楽しかったですね。今年一年。’15年ももっともっと活躍できるようになりたいです。

――ファンが増えた実感は?

 はじめましてっていう方は増えました。今年はミュージカルもあったし、ネイマールもあったし、興味を持ってもらえるタイミングが多かったんですかね。でもまだまだなので、引き続き応援してもらいたいです。

――確かにミュージカル『AKB49~恋愛禁止条例~』に出演したのは大きかったですね。

 そうですね。あと、(宮澤)佐江さんが座長だったのが大きかったです。佐江さんの考え方、行動力、人柄の良さを一ヶ月身近で見て、私もこういう風になりたいなって思いました。ゆかりも4期でSKE48に入ってから4年間いるわけだし、そろそろ後輩に教えられることは教えてかなきゃいけないなって、ミュージカルが終わってから結構考えるようになりました。

――宮澤さんって、何がそんなにすごいんですか?

 座長だけど、みんなと同じ目線で物事を言ってくれたり聞いてくれたりして。親しみやすいからこそ、お互いに意見し合える雰囲気を作ってくれるんです。そういうところが見ていて、こうなりたいなって思いました。
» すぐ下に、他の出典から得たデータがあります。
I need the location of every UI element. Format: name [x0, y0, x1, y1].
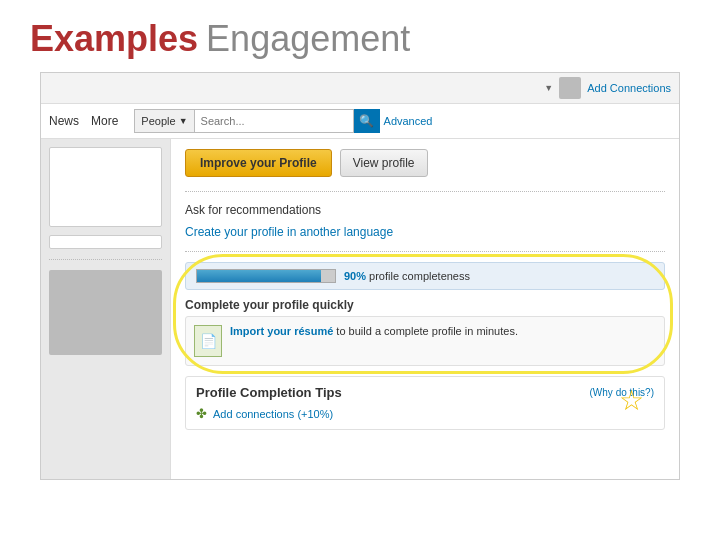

――山下さんはどちらかというと後輩キャラのイメージでしたが、先輩としての心がけていることはあるんですか。

 まあ基本は“長い物には巻かれろ”精神ですから(笑)。けど、今は後輩が増えてきたので変わらなきゃ、って思うようになりました。先輩後輩の関係だと、舐められるのもダメだからしょうがないとは思うんですけど、どうやら私、後輩から怖いと思われてるみたいで……。昔、私も先輩が怖くて質問ができなかったので気持ちはわかるんですけど、わかんないことは聞いたほうがいいし、自分が先輩の立場になってからは、一応後輩がしゃべりかけやすいように心がけてます。いつでもしゃべりかけてほしいって気持ちはありますよ。
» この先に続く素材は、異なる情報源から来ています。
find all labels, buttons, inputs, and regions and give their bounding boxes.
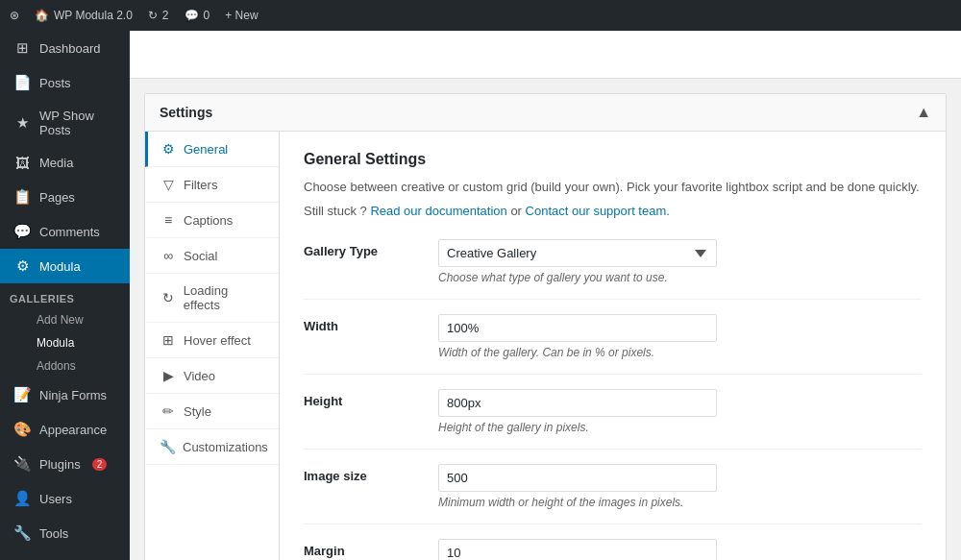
settings-nav-loading-effects[interactable]: ↻ Loading effects	[145, 274, 279, 323]
ninja-forms-icon: 📝	[12, 386, 32, 403]
comment-icon: 💬	[185, 9, 199, 22]
gallery-type-field: Creative Gallery Custom Grid Choose what…	[438, 239, 922, 284]
image-size-hint: Minimum width or height of the images in…	[438, 496, 922, 509]
height-hint: Height of the gallery in pixels.	[438, 421, 922, 434]
new-item[interactable]: + New	[225, 9, 258, 22]
tools-icon: 🔧	[12, 524, 32, 542]
settings-nav-hover-effect[interactable]: ⊞ Hover effect	[145, 323, 279, 358]
plugins-badge: 2	[92, 458, 108, 471]
margin-row: Margin Margin between images in pixels.	[304, 524, 922, 560]
general-nav-icon: ⚙	[160, 141, 177, 157]
galleries-label: Galleries	[0, 283, 130, 308]
loading-effects-nav-icon: ↻	[160, 290, 177, 305]
width-field: Width of the gallery. Can be in % or pix…	[438, 314, 922, 359]
image-size-field: Minimum width or height of the images in…	[438, 464, 922, 509]
height-input[interactable]	[438, 389, 717, 417]
image-size-row: Image size Minimum width or height of th…	[304, 450, 922, 524]
comments-item[interactable]: 💬 0	[185, 9, 210, 22]
settings-nav-captions[interactable]: ≡ Captions	[145, 203, 279, 238]
gallery-type-select[interactable]: Creative Gallery Custom Grid	[438, 239, 717, 267]
settings-nav-style[interactable]: ✏ Style	[145, 394, 279, 429]
hover-effect-nav-icon: ⊞	[160, 332, 177, 348]
support-link[interactable]: Contact our support team.	[526, 204, 670, 218]
sidebar-item-media[interactable]: 🖼 Media	[0, 146, 130, 180]
style-nav-icon: ✏	[160, 403, 177, 419]
users-icon: 👤	[12, 490, 32, 507]
admin-bar: ⊛ 🏠 WP Modula 2.0 ↻ 2 💬 0 + New	[0, 0, 961, 31]
height-field: Height of the gallery in pixels.	[438, 389, 922, 434]
sidebar-item-users[interactable]: 👤 Users	[0, 481, 130, 516]
width-hint: Width of the gallery. Can be in % or pix…	[438, 346, 922, 359]
image-size-label: Image size	[304, 464, 438, 483]
height-label: Height	[304, 389, 438, 408]
content-area: Settings ▲ ⚙ General ▽ Filters ≡	[130, 31, 961, 560]
site-name[interactable]: 🏠 WP Modula 2.0	[35, 9, 133, 22]
width-row: Width Width of the gallery. Can be in % …	[304, 300, 922, 375]
dashboard-icon: ⊞	[12, 39, 32, 57]
margin-input[interactable]	[438, 539, 717, 560]
image-size-input[interactable]	[438, 464, 717, 492]
settings-nav-video[interactable]: ▶ Video	[145, 358, 279, 394]
margin-label: Margin	[304, 539, 438, 558]
filters-nav-icon: ▽	[160, 177, 177, 192]
main-layout: ⊞ Dashboard 📄 Posts ★ WP Show Posts 🖼 Me…	[0, 31, 961, 560]
sidebar-item-tools[interactable]: 🔧 Tools	[0, 516, 130, 550]
modula-icon: ⚙	[12, 257, 32, 275]
width-label: Width	[304, 314, 438, 333]
star-icon: ★	[12, 114, 32, 132]
top-bar	[130, 31, 961, 79]
gallery-type-row: Gallery Type Creative Gallery Custom Gri…	[304, 225, 922, 300]
appearance-icon: 🎨	[12, 421, 32, 438]
margin-field: Margin between images in pixels.	[438, 539, 922, 560]
sidebar-item-modula[interactable]: ⚙ Modula	[0, 249, 130, 283]
sidebar-sub-modula[interactable]: Modula	[0, 331, 130, 354]
general-settings-title: General Settings	[304, 151, 922, 168]
updates-item[interactable]: ↻ 2	[148, 9, 169, 22]
social-nav-icon: ∞	[160, 248, 177, 263]
settings-nav-customizations[interactable]: 🔧 Customizations	[145, 429, 279, 465]
captions-nav-icon: ≡	[160, 212, 177, 228]
gallery-type-label: Gallery Type	[304, 239, 438, 258]
comments-icon: 💬	[12, 223, 32, 240]
settings-container: Settings ▲ ⚙ General ▽ Filters ≡	[144, 93, 947, 560]
site-icon: 🏠	[35, 9, 49, 22]
height-row: Height Height of the gallery in pixels.	[304, 375, 922, 450]
sidebar-item-comments[interactable]: 💬 Comments	[0, 214, 130, 249]
settings-header: Settings ▲	[145, 94, 946, 132]
wp-icon: ⊛	[10, 9, 19, 22]
sidebar: ⊞ Dashboard 📄 Posts ★ WP Show Posts 🖼 Me…	[0, 31, 130, 560]
settings-main: General Settings Choose between creative…	[280, 132, 946, 560]
sidebar-item-plugins[interactable]: 🔌 Plugins 2	[0, 447, 130, 481]
customizations-nav-icon: 🔧	[160, 439, 176, 454]
sidebar-item-appearance[interactable]: 🎨 Appearance	[0, 412, 130, 447]
settings-collapse-button[interactable]: ▲	[916, 104, 931, 121]
settings-nav-general[interactable]: ⚙ General	[145, 132, 279, 167]
settings-body: ⚙ General ▽ Filters ≡ Captions ∞ Social	[145, 132, 946, 560]
updates-icon: ↻	[148, 9, 158, 22]
sidebar-sub-add-new[interactable]: Add New	[0, 308, 130, 331]
gallery-type-hint: Choose what type of gallery you want to …	[438, 271, 922, 284]
plugins-icon: 🔌	[12, 455, 32, 473]
sidebar-item-pages[interactable]: 📋 Pages	[0, 180, 130, 214]
general-settings-desc1: Choose between creative or custom grid (…	[304, 178, 922, 197]
settings-nav-filters[interactable]: ▽ Filters	[145, 167, 279, 203]
sidebar-item-posts[interactable]: 📄 Posts	[0, 65, 130, 100]
settings-nav: ⚙ General ▽ Filters ≡ Captions ∞ Social	[145, 132, 280, 560]
wp-logo[interactable]: ⊛	[10, 9, 19, 22]
media-icon: 🖼	[12, 155, 32, 171]
doc-link[interactable]: Read our documentation	[370, 204, 506, 218]
width-input[interactable]	[438, 314, 717, 342]
sidebar-item-dashboard[interactable]: ⊞ Dashboard	[0, 31, 130, 65]
sidebar-item-settings[interactable]: ⚙ Settings	[0, 550, 130, 560]
posts-icon: 📄	[12, 74, 32, 91]
sidebar-sub-addons[interactable]: Addons	[0, 354, 130, 377]
sidebar-item-ninja-forms[interactable]: 📝 Ninja Forms	[0, 377, 130, 412]
settings-nav-social[interactable]: ∞ Social	[145, 238, 279, 274]
settings-title: Settings	[160, 105, 212, 120]
sidebar-item-wp-show-posts[interactable]: ★ WP Show Posts	[0, 100, 130, 146]
general-settings-desc2: Still stuck ? Read our documentation or …	[304, 202, 922, 221]
video-nav-icon: ▶	[160, 368, 177, 383]
pages-icon: 📋	[12, 188, 32, 206]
――先ほど、高校卒業後が勝負と言ってましたが、そんなに変わります?

 ゼブラエンジェルにも入りましたし、実際に仕事も増えてきましたね。SKE48の活動に打ち込める時間が増えたから変わったのかな。増えた分、考えすぎちゃうこともあるんですが、悩むのはいいことだと思うのでそういうのも含めてよくなったと思います。

――リクアワで1位という結果も残せましたしね。

 でも、1位になっちゃったから、来年のリクアワが不安ですよね。ずっと1位になりたいと言って頑張ってきたけど、来年はどうしようって。私的には2年連続1位を目指したいし、穫れたら嬉しいなとは思うんですけど、SKE48の全体のファンの方からしたら面白くないよな、とかも考えちゃうんですよね。ただ、順位が下がりすぎて「去年のなんだったの?」って思われるのも嫌で。それは自分が嫌なんじゃなくて、「ゆかり推しどうしたの?」って、ファンの人が言われるのがすごく嫌。「去年で力尽きた」と言われるのは嫌だからどうしようかなって思います。

――次の目標設定が難しいってことですかね?

 ファンの方にも「目標はなに?」みたいに聞かれるんです。ゆかり的には、順位にこだわるとかではなく、いまやってる全国ツアーを通して、「虫バラ」以外にもSKE48のなかでソロ曲を歌わせてもらえる存在になる、っていうのが目標なんです。歌と言えば山下ゆかり、って言われる存在になりたい。ゆかりの歌を聞いて「いいよね」って思ってくれる人が多くなったらいいかなって思います。

――歌唱力で自分を見せていきたいと。

 「虫バラ」のイメージが強いから、もっと明るい曲とかもゆかりが歌ったらこうなるんだよっていうのを見せていけたらいいなと。“楽しく歌う”、目標はそんな感じです。

――ソロイベントとかもやれたらいいですね。

 すごくやりたくいです。私、ギターも練習してるんですけど、上手くなったらスタッフさんにお願いして、劇場でやらせてほしいなって思ってます。

 まだまだ発展途上中。しかし、彼女は確実に階段を登り始めた。10年計画を達成すべく、今後もさらなる高みを目指し成長していってほしい。